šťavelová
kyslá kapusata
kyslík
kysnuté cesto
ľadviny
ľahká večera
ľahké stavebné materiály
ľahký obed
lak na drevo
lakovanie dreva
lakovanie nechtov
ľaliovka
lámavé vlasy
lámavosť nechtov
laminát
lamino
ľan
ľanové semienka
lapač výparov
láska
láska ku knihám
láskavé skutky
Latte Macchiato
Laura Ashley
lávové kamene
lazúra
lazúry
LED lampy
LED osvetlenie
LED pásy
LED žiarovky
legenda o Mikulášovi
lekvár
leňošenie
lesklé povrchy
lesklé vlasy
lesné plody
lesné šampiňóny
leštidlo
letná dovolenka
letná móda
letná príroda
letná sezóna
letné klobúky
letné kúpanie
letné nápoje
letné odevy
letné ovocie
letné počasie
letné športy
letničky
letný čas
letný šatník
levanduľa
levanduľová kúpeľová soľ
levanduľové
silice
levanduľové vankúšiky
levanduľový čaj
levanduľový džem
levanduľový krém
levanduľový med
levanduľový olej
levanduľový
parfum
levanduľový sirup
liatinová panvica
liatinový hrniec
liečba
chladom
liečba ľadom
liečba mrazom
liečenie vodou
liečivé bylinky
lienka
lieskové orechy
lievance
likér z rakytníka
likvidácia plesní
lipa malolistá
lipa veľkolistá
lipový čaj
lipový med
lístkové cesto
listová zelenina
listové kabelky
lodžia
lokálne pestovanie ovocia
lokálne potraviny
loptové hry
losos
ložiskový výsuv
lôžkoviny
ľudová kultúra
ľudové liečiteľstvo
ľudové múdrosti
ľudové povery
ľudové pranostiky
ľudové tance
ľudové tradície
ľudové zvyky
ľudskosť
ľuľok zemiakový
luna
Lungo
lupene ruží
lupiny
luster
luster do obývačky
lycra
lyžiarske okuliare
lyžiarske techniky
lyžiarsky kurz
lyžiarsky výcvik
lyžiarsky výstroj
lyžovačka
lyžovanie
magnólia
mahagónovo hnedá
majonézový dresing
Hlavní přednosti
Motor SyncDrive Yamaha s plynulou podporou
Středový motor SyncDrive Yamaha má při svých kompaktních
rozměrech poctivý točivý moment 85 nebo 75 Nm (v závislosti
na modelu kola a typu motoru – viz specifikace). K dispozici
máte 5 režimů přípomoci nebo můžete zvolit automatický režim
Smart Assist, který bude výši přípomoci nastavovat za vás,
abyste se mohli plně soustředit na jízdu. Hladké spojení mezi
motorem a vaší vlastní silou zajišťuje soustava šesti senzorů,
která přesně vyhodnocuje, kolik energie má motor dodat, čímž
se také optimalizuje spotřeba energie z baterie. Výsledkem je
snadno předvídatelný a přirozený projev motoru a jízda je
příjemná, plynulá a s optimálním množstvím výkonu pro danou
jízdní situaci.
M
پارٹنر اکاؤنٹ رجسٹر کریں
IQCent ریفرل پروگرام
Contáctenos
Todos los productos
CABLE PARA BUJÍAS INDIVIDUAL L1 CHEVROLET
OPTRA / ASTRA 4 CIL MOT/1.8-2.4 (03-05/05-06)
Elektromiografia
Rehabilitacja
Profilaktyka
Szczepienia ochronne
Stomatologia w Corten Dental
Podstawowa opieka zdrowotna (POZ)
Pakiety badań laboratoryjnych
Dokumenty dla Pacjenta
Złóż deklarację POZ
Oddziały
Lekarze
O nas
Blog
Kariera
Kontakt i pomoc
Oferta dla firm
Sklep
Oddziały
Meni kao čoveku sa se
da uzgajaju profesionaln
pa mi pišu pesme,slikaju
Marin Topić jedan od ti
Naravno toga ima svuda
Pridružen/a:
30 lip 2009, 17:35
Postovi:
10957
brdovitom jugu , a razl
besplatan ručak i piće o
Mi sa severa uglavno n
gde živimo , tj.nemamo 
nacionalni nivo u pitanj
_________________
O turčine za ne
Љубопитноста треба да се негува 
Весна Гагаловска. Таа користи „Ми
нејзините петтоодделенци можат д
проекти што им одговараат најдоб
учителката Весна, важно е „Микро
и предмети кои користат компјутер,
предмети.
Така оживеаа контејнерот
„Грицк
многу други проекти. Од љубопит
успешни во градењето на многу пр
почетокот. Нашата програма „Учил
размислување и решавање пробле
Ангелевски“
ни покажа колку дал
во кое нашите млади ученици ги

* **Exercise details**: Exactly the lines from the one with "Dokumenty dla Pacjenta" through the last line of the listing above must make up your answer.

* **Task answer**:
Dokumenty dla Pacjenta
Złóż deklarację POZ
Oddziały
Lekarze
O nas
Blog
Kariera
Kontakt i pomoc
Oferta dla firm
Sklep
Oddziały
Meni kao čoveku sa se
da uzgajaju profesionaln
pa mi pišu pesme,slikaju
Marin Topić jedan od ti
Naravno toga ima svuda
Pridružen/a:
30 lip 2009, 17:35
Postovi:
10957
brdovitom jugu , a razl
besplatan ručak i piće o
Mi sa severa uglavno n
gde živimo , tj.nemamo 
nacionalni nivo u pitanj
_________________
O turčine za ne
Љубопитноста треба да се негува 
Весна Гагаловска. Таа користи „Ми
нејзините петтоодделенци можат д
проекти што им одговараат најдоб
учителката Весна, важно е „Микро
и предмети кои користат компјутер,
предмети.
Така оживеаа контејнерот
„Грицк
многу други проекти. Од љубопит
успешни во градењето на многу пр
почетокот. Нашата програма „Учил
размислување и решавање пробле
Ангелевски“
ни покажа колку дал
во кое нашите млади ученици ги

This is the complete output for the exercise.